→ What this task involves:
Would you repeat word for word the lines of the listing that follows, from the one with "risultare più sottile" up to and including the one with "年度1回目の定期内科検診を実施しました。", and leave out the images?

---------- Data extracts ----------

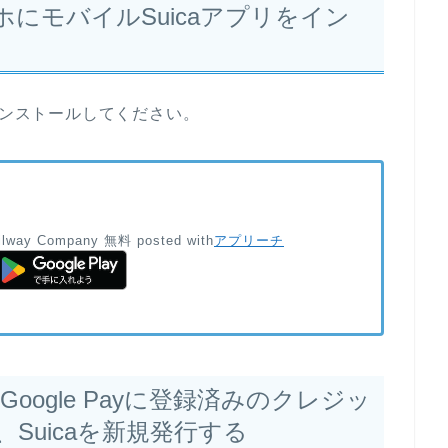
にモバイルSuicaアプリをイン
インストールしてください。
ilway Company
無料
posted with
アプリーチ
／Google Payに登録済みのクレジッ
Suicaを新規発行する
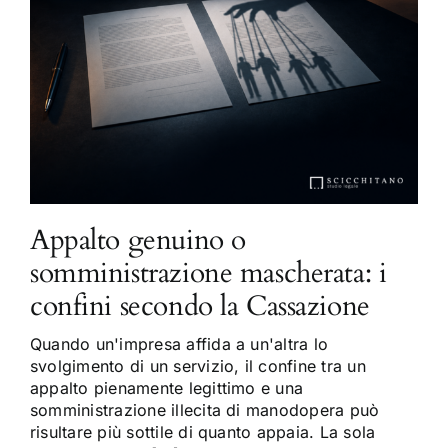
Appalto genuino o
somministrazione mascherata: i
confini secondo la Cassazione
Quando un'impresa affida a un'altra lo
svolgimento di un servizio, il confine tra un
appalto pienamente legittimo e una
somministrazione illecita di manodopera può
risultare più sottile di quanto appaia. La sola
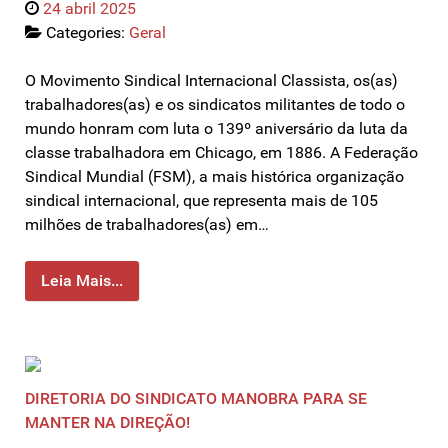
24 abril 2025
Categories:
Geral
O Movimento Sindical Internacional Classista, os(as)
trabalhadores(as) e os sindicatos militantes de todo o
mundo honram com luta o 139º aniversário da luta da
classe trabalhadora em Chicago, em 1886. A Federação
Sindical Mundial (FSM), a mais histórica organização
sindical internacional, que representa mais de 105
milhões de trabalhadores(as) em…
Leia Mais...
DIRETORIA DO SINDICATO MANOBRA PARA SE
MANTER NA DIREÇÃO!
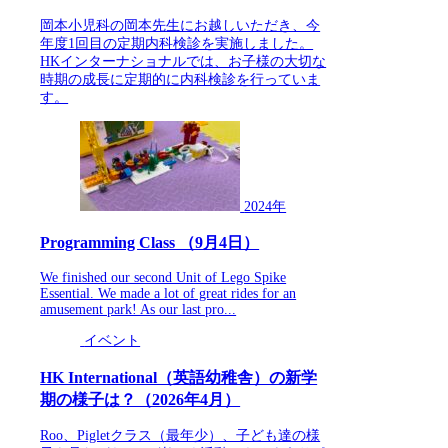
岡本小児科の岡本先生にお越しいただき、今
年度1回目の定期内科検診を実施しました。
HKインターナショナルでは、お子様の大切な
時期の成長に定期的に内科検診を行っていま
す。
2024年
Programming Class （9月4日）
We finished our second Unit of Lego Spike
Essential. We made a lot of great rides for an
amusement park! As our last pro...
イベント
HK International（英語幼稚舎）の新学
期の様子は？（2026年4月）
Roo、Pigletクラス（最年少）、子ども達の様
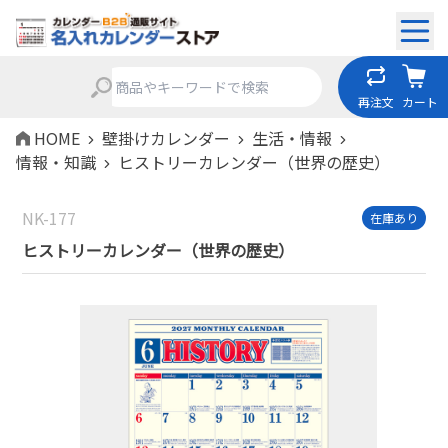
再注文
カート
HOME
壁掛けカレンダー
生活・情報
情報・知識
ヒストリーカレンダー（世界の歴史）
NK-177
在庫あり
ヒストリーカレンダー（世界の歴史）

----------

→ Answer section:
risultare più sottile di quanto appaia. La sola
24 abril 2025
Categories:
Geral
O Movimento Sindical Internacional Classista, os(as)
trabalhadores(as) e os sindicatos militantes de todo o
mundo honram com luta o 139º aniversário da luta da
classe trabalhadora em Chicago, em 1886. A Federação
Sindical Mundial (FSM), a mais histórica organização
sindical internacional, que representa mais de 105
milhões de trabalhadores(as) em…
Leia Mais...
DIRETORIA DO SINDICATO MANOBRA PARA SE
MANTER NA DIREÇÃO!
岡本小児科の岡本先生にお越しいただき、今
年度1回目の定期内科検診を実施しました。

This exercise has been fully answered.